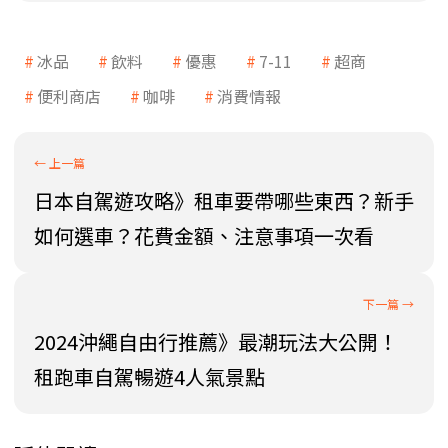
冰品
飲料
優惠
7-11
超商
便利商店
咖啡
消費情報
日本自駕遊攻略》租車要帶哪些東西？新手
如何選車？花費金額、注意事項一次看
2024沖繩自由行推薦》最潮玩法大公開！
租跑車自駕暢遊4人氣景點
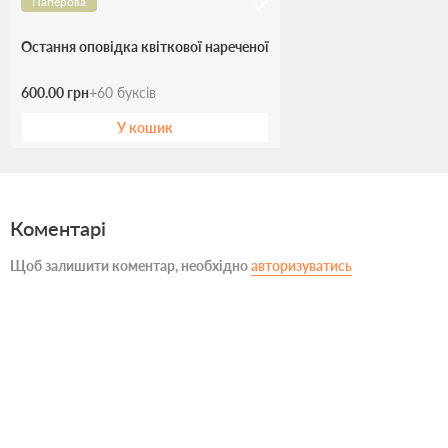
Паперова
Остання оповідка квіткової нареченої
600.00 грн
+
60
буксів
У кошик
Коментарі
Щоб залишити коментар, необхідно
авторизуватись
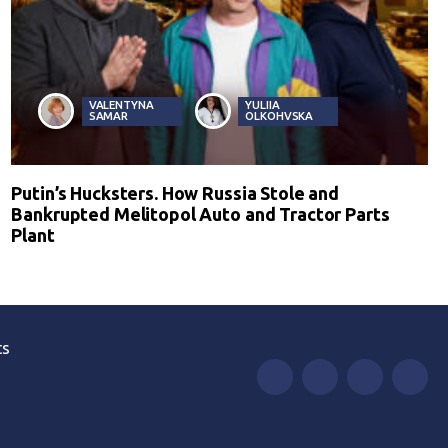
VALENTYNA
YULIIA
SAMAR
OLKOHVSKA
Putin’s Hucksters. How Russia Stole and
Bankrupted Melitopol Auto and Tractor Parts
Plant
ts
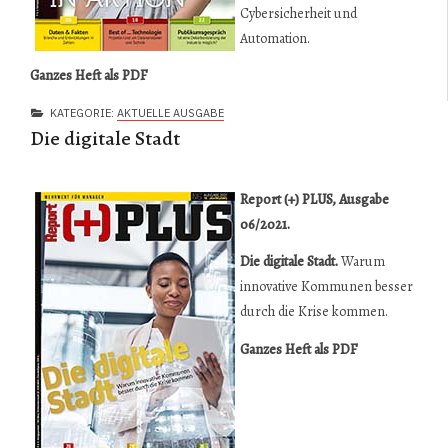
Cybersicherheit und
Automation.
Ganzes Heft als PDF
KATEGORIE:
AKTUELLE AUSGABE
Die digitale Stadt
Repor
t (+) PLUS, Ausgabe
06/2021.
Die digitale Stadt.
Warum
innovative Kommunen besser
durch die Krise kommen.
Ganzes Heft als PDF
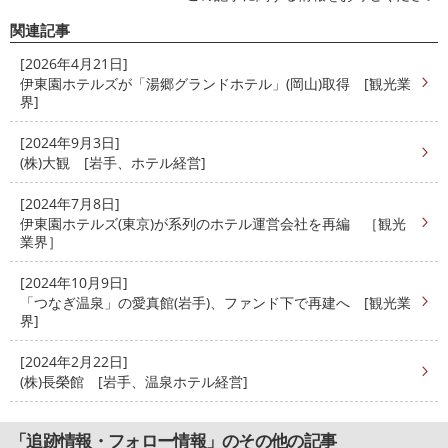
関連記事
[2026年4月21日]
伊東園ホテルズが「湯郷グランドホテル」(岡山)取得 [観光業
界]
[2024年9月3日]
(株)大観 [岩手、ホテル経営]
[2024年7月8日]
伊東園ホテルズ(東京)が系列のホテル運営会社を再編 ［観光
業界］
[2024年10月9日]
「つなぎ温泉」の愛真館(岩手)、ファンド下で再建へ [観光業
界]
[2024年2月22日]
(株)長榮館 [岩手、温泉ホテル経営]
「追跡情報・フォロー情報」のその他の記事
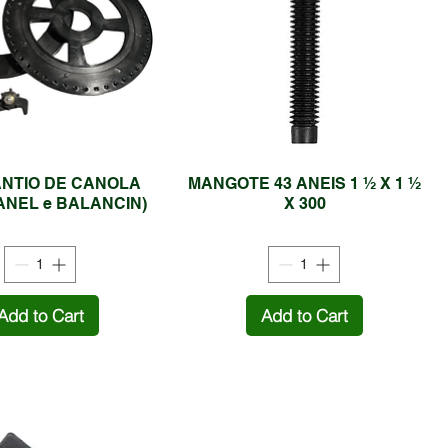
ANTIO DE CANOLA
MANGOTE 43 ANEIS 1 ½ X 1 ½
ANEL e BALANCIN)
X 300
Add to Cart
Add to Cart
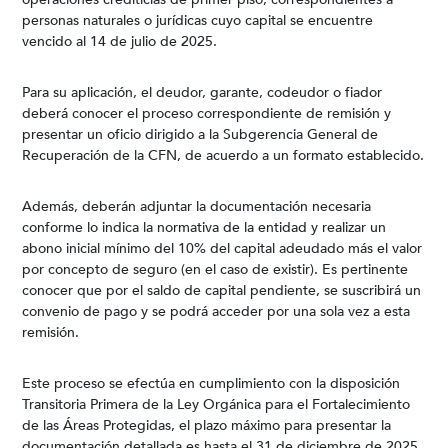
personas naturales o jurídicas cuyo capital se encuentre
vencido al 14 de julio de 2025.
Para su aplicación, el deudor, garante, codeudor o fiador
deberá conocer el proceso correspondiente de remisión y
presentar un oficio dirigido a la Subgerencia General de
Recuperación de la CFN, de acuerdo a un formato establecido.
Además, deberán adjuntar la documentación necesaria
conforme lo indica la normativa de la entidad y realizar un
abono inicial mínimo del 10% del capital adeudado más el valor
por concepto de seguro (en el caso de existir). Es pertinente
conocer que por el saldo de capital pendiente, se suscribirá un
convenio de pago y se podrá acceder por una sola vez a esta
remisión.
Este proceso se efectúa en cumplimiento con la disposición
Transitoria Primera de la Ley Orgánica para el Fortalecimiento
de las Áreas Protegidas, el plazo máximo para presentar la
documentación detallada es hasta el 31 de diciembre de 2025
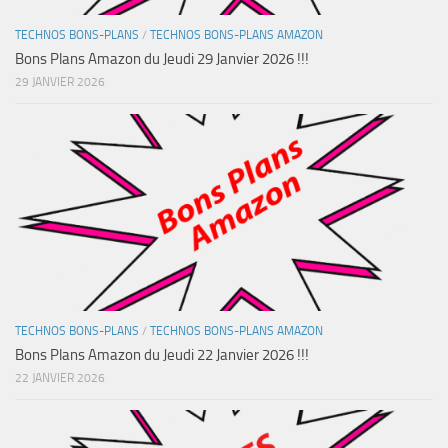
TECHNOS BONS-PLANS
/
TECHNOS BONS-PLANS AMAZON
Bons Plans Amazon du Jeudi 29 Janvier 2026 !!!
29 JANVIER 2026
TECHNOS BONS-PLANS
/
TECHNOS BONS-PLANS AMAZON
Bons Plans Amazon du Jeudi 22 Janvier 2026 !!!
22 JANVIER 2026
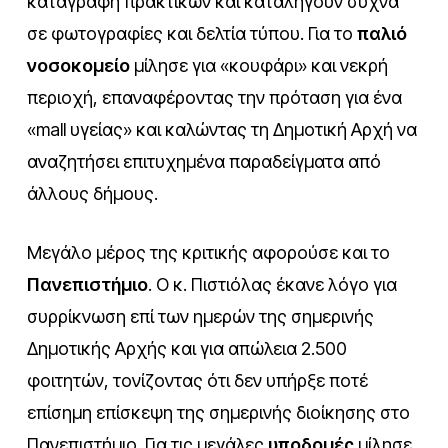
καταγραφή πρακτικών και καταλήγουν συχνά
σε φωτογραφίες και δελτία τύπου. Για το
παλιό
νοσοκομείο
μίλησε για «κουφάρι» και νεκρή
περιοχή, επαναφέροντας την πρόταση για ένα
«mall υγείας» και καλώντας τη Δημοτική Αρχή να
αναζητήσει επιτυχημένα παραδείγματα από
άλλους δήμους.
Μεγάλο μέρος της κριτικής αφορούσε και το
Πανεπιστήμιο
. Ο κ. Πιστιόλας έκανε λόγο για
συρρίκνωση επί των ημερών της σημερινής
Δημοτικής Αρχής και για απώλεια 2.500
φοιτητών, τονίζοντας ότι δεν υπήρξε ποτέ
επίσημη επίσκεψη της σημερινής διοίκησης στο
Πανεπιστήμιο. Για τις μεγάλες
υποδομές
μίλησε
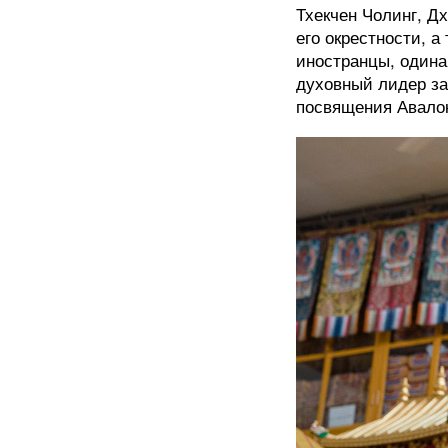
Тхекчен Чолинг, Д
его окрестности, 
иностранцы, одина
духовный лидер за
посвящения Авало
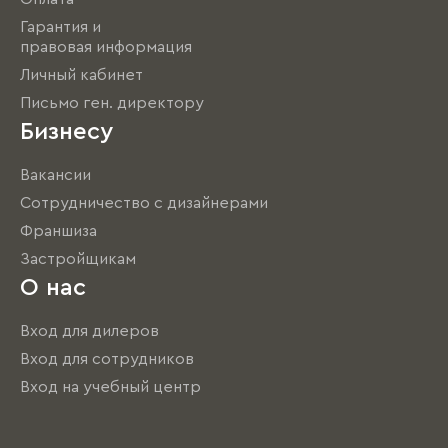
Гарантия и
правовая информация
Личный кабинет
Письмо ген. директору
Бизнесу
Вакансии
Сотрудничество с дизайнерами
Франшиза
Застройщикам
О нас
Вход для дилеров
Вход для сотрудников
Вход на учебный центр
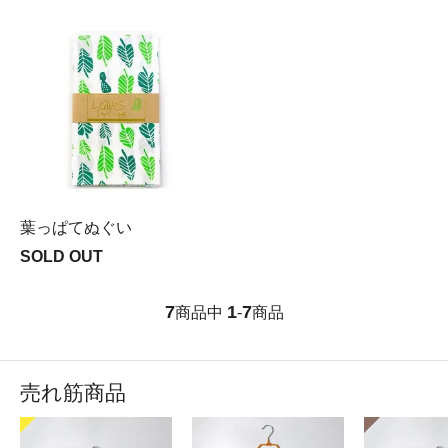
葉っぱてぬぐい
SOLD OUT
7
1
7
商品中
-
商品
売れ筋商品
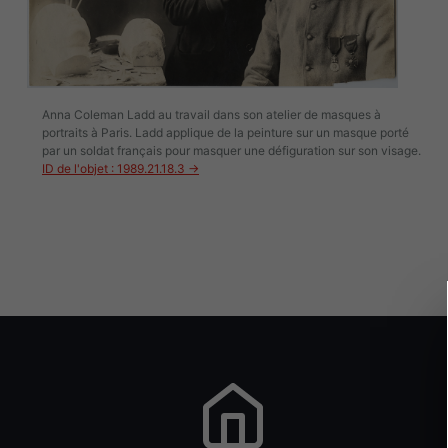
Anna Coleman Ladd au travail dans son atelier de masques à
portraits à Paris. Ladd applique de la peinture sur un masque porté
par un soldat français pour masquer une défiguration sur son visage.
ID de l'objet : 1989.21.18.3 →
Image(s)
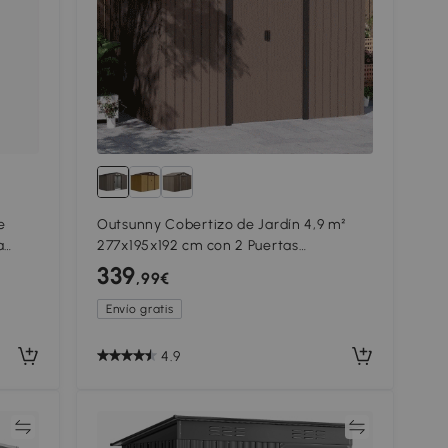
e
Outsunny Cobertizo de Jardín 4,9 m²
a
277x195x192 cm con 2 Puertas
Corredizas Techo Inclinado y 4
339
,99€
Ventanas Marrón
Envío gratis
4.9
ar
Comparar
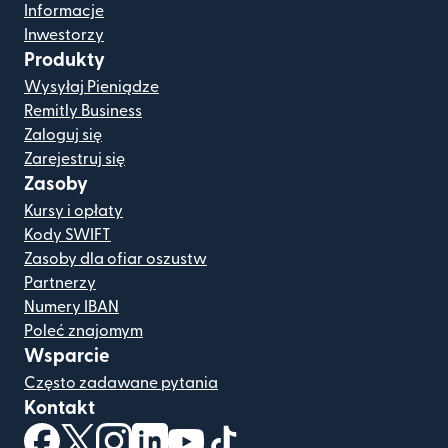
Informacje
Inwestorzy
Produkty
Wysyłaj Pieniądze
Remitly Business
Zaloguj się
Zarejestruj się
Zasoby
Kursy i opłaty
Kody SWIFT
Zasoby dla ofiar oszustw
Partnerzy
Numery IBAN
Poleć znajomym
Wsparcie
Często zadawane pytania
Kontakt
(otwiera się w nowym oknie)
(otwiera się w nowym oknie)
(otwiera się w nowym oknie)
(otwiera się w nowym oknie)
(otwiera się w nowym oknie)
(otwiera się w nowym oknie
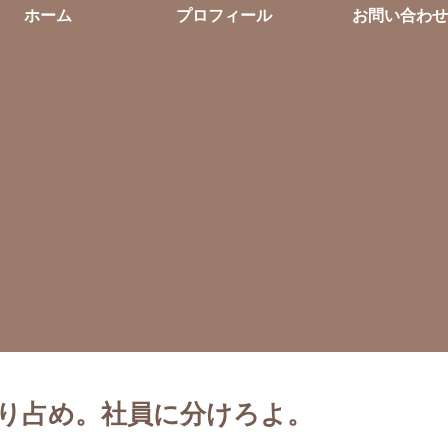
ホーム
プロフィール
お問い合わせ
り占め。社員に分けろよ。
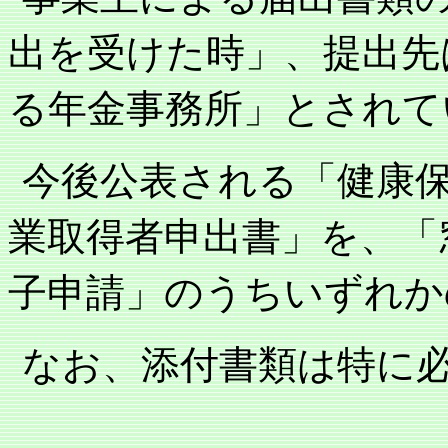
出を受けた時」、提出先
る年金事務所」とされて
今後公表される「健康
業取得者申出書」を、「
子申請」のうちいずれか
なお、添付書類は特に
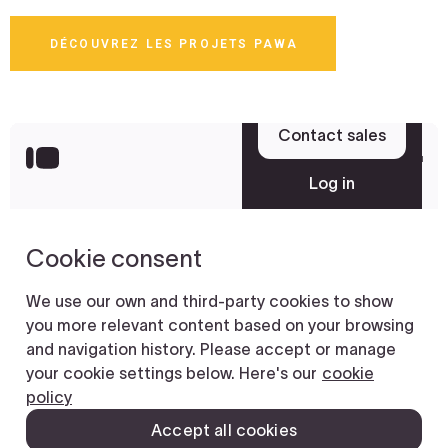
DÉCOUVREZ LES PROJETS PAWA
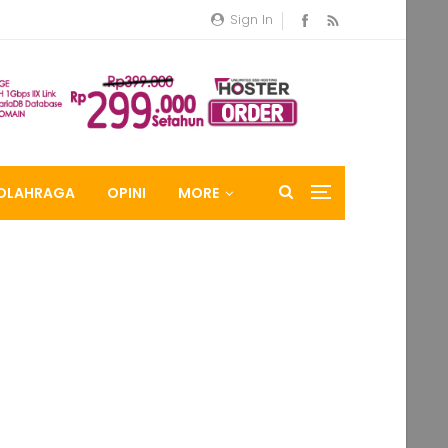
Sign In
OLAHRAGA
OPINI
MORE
++++++++++++++++++++
• **What the task asks**: Within the listing above, print exactly the stretch beginning at the line that contains "Остання оповідка квіткової нареченої" and finishing at the line that contains "presentar un oficio", ends kept, pictures left out, and nothing more.

• **Finished exercise**:
Остання оповідка квіткової нареченої
600.00 грн
+
60
буксів
У кошик
Коментарі
Щоб залишити коментар, необхідно
авторизуватись
VALENTYNA
YULIIA
SAMAR
OLKOHVSKA
Putin’s Hucksters. How Russia Stole and
Bankrupted Melitopol Auto and Tractor Parts
Plant
ts
Cybersicherheit und
Automation.
Ganzes Heft als PDF
KATEGORIE:
AKTUELLE AUSGABE
Die digitale Stadt
Repor
t (+) PLUS, Ausgabe
06/2021.
Die digitale Stadt.
Warum
innovative Kommunen besser
durch die Krise kommen.
Ganzes Heft als PDF
関連記事
[2026年4月21日]
伊東園ホテルズが「湯郷グランドホテル」(岡山)取得 [観光業
界]
[2024年9月3日]
(株)大観 [岩手、ホテル経営]
[2024年7月8日]
伊東園ホテルズ(東京)が系列のホテル運営会社を再編 ［観光
業界］
[2024年10月9日]
「つなぎ温泉」の愛真館(岩手)、ファンド下で再建へ [観光業
界]
[2024年2月22日]
(株)長榮館 [岩手、温泉ホテル経営]
「追跡情報・フォロー情報」のその他の記事
ANTIO DE CANOLA
MANGOTE 43 ANEIS 1 ½ X 1 ½
ANEL e BALANCIN)
X 300
Add to Cart
Add to Cart
personas naturales o jurídicas cuyo capital se encuentre
vencido al 14 de julio de 2025.
Para su aplicación, el deudor, garante, codeudor o fiador
deberá conocer el proceso correspondiente de remisión y
presentar un oficio dirigido a la Subgerencia General de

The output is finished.